Kürzlich haben Sie ihr neues Buch mit dem Titel „Zwei Grad. Eine Tonne. Wie wir das Klimaziel erreichen und damit die Welt verändern“ präsentiert. Wofür stehen die „zwei Grad“ und die „eine Tonne“?
Christof Drexel:
Zwei Grad ist das allseits bekannte Klimaziel – die globale Erwärmung muss mit allen Mitteln unterhalb von zwei Grad gehalten werden. Sicherer wäre das Stoppen der Erwärmung bei 1,5 Grad, das ist aber realistischerweise nicht mehr erreichbar. Die Emission an Treibhausgasen muss schon drastisch reduziert werden, um die zwei Grad einzuhalten: In etwa 20, 25 Jahren dürfen es nur noch etwa zehn Milliarden Tonnen CO2-Äquivalent sein. Deshalb liegt die Emission, die – bei einer Weltbevölkerung von zehn Milliarden Menschen – von jedem Erdenbürger verursacht werden kann, genau bei einer Tonne. CO2-Äquivalent pro Person und Jahr. Derzeit liegen wir in Mitteleuropa bei rund 12 Tonnen.

Um die globale Erwärmung unter dem gefährlichen Ausmaß von zwei Grad zu halten, müssen die jährlichen CO2-Emissionen also stark reduziert werden. Welche Lösungsansätze hätten Sie hierfür?
Christof Drexel:
Rein technisch gesehen präsentiere ich keine bahnbrechenden Ansätze. Es stehen uns ja bereits alle Mittel zur Verfügung. Effizienz und Erneuerbare spielen eine große Rolle, was ich aber neu hinzu kombiniere und zudem genau quantifiziere, ist der Lebensstil. Dieser Einfluss ist viel größer als die meisten Menschen glauben, außerdem bieten uns Veränderungen in diesem Bereich interessante Perspektiven. Reduktion ist in unserem Leben viel zu negativ besetzt: Dabei ist zum Beispiel weniger Stress nur gut, etwas weniger Arbeit würde vielen Menschen auch nicht schaden. Weniger zurückgelegte Wegstrecke entschleunigt unser Leben, etwas weniger Fleischkonsum macht uns gesünder. Neben all diesen positiven Begleiterscheinungen versuche ich jedenfalls nachzuweisen, dass nur die Kombination dieser drei Strategien – Lebensstil, Effizienz und Erneuerbare – zum gewünschten Erfolg führen kann. 
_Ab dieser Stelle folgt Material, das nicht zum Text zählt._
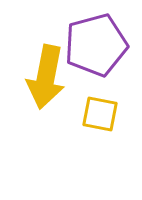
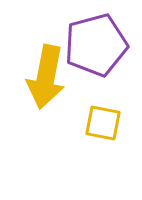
yellow square: moved 3 px right, 9 px down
Autor Christof Drexel berechnet in seinem Buch auf 220 Seiten detailliert die Wirkung von Maßnahmen zur CO2-Reduktion, schlägt Strategien vor und zeichnet ein mutiges Bild der Erneuerung unserer Gesellschaft.

Um das Klimaziel zu erreichen, wird also nicht nur ein wirtschaftlicher, auch ein gesellschaftlicher Wandel notwendig sein. Was glauben Sie, wie gelingt es, dass diese Bewusstseinsbildung in den Köpfen der Menschen stattfindet?
Christof Drexel:
Ich vertrete die Ansicht, dass Aufklärung und Bewusstseinsbildung zwar erforderlich, aber vollkommen unzureichend sind, um den gesellschaftlichen Wandel in der notwendigen Geschwindigkeit voranzutreiben. Die große Masse wird immer nach wirtschaftlichen Aspekten handeln – und das ist niemandem vorzuwerfen. Die Frage ist nur, was wirtschaftlich ist. So wie wir heute leben und wirtschaften, ist es zumindest volkswirtschaftlich nicht zielführend. In vielen Bereichen fehlt die Kostenwahrheit; Kosten werden externalisiert, an die Allgemeinheit oder an die nächste Generation ausgelagert. Klimaschädliches Wirtschaften wird teilweise sogar subventioniert. Das kommt die Volkswirtschaft früher oder später teuer zu stehen. Es geht also darum, den Fokus auf die wirtschaftlichen Zusammenhänge unseres Alltags zu legen. Warum handeln wir so, warum ist dieses heutige Leben in dieser Form normal? Und welche Mechanismen, welche Spielregeln unserer Gesellschaft müssten verändert werden, dass sozusagen eine andere Normalität entsteht?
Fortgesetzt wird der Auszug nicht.